The taxi dropped him off at the junction of Sam’s house. He had decided against driving his car. He had suddenly discovered that he needed to stay clear of certain things, and one of them was the perfume of the interior of his car. He preferred the discordant smell of the taxi macerated with the scent of passengers. He inhaled the humid-free breeze as they beat against his face, stroking his skin with its toothsome succulence.

Teju was determined not to talk about their marital nightmares. If Sam gets to know about his domestic problem, he could become boastful of his licentious philosophy. Or he could tease him to death while he talked about his own marital calamity being a blessing in disguise. Teju would rather tell him how he had been cooking in the kitchen. Though he was well aware of the sarcasm Sam would subject him to, calling him ‘woman wrapper’. That is; a sort of man browbeaten by a woman. Sam would never enter the kitchen in his own house when he had a wife, as though if he did, he would be struck dead by God. “Why do I work so hard then?” he would say or “I wonder why I paid so much dowry on her head” as if his wife was a mere slave he had bought for a handsome price.

Though he tried not to imagine what Sam’s attitude would be, he could not stop imagining how carefree and apathetic Sam was going to be to his crumbling marriage. Probably he was not going to meet him at home. Probably they would have divorced and Sam would have relocated without a curtsey notice put across to his long-standing best friend.

Immediately he entered through the gate, he had started to hear distant voices, resonating shouts. He could hardly discern if it was of joy or of the otherwise. He was getting closer to Sam’s and his wife’s apartment which was a three bedroom flat when the voices became more concrete and audible. It became apparent that it was a clamour of the otherwise.

He could hear Sam’s voice. His voice was monstrous, thickly woven with outright hatefulness. It was the exact reverse of the voice he used when he told him of his trophies and medals with women. The other voice was his wife’s. The music in her voice seemed to have been sapped as she wailed painfully at some audible thudding of what sounded like lashes.

Instead of knocking on the door, Teju navigated to the window of the sitting room. The curtain was yanked aside. He saw Sam pounding his wife with punches and with the lashes of his heavy leather belt in succession. His wife was fighting violently both against the blows and the pain that accompanied them. It was such a grotesque sight. Teju was aghast. His inner-man was mortified.

Sam was a dog and a beast, Teju thought. He quickly took away his eyes from the scene. Though he felt a big urge to dash into the house with a cudgel and yank it down heavily on Sam’s head, knocking him out of his bestial consciousness into a lesson-teaching coma, he hesitated, quite indecisive. His feet shivered as he felt his knees wobbling like a leaf on troubled water, and his hands heavy like pig iron. The burden of his own problem had weighed his hands down so that he could not use them to save other people. He could not wait to witness more of his friend's unjustified brutality, even though he did not know how Sam had been provoked by his wife.

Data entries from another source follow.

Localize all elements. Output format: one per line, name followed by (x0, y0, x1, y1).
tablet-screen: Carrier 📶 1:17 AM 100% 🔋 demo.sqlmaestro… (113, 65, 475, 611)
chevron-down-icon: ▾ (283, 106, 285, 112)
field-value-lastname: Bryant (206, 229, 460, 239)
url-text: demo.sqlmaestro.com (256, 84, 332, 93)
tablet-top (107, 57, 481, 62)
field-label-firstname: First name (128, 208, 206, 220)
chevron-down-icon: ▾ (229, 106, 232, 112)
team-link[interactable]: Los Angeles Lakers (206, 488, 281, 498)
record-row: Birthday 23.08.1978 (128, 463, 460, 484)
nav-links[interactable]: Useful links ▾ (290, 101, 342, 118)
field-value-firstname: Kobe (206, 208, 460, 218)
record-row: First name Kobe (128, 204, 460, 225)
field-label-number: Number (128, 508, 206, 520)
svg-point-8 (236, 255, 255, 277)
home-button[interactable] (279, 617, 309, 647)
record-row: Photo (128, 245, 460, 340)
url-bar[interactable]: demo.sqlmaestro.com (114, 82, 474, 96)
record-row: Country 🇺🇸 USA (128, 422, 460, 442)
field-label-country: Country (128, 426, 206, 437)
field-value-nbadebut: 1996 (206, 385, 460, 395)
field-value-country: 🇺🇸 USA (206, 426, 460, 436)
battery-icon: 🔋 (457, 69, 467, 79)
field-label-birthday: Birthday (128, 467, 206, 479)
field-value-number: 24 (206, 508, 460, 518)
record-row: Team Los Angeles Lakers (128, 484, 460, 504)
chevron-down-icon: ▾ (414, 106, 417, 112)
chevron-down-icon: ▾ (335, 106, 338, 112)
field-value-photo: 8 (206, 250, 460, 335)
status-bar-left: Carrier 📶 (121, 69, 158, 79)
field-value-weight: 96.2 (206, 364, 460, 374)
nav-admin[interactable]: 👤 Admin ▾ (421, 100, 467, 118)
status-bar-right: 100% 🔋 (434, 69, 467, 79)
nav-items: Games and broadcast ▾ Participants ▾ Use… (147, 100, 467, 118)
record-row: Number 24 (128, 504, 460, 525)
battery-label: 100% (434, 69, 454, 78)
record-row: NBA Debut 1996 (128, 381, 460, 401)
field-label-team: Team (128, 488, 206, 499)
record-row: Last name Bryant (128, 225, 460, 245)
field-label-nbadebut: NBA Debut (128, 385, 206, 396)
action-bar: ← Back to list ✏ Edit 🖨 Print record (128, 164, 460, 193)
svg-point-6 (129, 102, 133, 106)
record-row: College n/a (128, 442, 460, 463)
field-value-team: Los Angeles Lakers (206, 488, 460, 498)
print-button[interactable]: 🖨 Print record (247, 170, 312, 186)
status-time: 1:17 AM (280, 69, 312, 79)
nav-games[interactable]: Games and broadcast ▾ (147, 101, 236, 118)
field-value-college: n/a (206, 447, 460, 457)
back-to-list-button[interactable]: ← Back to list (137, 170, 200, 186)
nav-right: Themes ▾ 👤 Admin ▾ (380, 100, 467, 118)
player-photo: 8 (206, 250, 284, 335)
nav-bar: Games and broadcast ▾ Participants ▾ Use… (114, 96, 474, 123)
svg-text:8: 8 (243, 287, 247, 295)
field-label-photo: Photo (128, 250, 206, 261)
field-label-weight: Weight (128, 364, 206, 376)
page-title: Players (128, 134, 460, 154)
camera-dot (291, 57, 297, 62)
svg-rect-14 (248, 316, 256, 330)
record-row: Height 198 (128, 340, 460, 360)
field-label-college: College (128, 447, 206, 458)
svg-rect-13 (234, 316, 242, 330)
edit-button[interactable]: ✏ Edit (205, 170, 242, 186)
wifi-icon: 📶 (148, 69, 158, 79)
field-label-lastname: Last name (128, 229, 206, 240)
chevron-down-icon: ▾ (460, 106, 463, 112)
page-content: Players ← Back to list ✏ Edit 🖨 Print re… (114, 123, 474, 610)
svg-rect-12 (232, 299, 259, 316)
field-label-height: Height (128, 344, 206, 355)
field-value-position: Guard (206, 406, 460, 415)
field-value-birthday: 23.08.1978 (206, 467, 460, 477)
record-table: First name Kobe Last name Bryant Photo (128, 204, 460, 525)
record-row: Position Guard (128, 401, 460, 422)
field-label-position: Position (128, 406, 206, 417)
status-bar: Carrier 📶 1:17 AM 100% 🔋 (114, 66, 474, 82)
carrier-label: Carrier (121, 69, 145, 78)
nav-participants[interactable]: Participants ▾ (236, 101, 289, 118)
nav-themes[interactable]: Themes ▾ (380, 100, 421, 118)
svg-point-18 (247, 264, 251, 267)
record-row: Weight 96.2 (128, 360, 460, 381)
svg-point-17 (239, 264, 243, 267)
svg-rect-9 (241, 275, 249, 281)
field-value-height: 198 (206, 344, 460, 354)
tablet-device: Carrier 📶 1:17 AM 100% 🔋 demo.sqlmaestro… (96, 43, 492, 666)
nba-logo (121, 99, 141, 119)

The agony-filled wailing of Sam’s wife echoed with her helplessness. She needed to be salvaged. But somehow to Teju, the odious grunting of Sam and the soprano shrieking of his wife suddenly became indigestible. When their neighbours paid no attention to them, why should he? It was a mistake to think Sam had something good to offer in the first place.

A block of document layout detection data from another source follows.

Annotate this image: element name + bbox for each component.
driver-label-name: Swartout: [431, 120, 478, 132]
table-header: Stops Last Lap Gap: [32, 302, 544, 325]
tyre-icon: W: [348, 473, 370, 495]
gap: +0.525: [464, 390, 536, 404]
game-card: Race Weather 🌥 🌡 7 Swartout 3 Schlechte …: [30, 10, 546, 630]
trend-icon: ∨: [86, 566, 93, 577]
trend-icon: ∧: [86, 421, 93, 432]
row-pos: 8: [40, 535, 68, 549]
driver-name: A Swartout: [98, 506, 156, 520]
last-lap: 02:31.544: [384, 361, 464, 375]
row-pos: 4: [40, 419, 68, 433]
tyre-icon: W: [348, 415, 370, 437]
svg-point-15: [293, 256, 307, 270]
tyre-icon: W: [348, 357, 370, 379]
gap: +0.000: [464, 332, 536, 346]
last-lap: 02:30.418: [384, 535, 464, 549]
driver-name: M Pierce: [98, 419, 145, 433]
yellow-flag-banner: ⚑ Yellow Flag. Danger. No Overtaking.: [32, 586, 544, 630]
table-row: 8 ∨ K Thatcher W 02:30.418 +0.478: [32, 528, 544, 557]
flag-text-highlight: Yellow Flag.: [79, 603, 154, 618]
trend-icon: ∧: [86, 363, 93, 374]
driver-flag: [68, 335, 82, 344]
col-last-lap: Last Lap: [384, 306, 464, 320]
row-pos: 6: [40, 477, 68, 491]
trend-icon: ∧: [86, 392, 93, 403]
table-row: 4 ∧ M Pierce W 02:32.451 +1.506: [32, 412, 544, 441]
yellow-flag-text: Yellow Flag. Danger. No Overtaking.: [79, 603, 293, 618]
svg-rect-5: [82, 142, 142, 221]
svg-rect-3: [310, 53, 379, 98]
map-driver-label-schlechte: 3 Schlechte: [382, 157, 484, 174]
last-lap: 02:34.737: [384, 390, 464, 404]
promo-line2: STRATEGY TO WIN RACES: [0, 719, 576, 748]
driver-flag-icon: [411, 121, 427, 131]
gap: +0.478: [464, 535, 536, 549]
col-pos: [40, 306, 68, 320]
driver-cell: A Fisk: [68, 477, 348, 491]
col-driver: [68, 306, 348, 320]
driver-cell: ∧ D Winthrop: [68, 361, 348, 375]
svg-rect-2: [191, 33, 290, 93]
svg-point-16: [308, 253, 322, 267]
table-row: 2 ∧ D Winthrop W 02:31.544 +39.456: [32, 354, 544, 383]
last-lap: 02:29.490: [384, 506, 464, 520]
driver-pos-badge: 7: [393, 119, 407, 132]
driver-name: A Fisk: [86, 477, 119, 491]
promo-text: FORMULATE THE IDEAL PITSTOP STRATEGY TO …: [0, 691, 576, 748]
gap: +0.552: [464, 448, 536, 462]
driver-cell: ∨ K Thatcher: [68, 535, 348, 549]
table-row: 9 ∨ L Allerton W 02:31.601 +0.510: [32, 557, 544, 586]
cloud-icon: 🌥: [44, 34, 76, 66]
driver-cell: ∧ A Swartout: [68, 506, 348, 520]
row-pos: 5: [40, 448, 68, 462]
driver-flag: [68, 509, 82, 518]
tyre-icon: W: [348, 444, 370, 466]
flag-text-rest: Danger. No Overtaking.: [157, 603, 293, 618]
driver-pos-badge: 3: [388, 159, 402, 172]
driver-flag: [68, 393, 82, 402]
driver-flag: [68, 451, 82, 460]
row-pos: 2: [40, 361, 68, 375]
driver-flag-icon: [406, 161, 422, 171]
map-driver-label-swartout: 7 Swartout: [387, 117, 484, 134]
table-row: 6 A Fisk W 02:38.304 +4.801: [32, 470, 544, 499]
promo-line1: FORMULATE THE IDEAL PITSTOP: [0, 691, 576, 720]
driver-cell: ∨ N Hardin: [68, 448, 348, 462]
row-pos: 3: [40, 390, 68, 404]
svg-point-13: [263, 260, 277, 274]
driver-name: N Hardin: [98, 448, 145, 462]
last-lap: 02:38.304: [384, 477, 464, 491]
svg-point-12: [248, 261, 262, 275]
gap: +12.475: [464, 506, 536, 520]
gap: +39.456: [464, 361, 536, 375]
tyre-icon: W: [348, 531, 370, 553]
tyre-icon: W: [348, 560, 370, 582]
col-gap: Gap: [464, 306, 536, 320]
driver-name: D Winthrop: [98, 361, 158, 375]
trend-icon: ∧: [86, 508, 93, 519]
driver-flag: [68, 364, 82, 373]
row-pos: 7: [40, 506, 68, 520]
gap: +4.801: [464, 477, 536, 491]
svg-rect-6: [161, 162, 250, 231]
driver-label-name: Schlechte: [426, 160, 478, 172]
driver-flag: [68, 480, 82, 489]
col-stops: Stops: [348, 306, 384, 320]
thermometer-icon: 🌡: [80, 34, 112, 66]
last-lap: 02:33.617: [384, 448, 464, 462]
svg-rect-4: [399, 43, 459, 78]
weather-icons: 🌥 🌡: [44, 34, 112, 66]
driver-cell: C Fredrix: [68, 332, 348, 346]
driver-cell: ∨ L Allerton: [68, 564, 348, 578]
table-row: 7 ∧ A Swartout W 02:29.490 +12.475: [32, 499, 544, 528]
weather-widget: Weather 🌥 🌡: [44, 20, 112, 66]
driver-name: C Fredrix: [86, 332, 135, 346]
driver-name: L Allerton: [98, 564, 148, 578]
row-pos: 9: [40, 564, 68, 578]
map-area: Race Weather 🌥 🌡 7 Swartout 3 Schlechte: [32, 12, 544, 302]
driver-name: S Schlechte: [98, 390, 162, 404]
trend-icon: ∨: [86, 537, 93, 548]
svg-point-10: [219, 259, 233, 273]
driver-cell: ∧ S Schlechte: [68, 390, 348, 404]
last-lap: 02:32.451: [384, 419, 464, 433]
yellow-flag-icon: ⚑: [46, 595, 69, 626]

He darted out of the compound as though he had stolen something and was so anxious about escaping before anyone took the sight of him. And as he walked home that night, carrying twice the burden he had took away from home, he thought of how cold he had become. He considered how unfeeling he had turned. Possibly, it could be inhuman to have looked away from Sam’s wife, even when he was the last hope for her to be saved from her beasty husband who, ironically, was his long-standing best friend.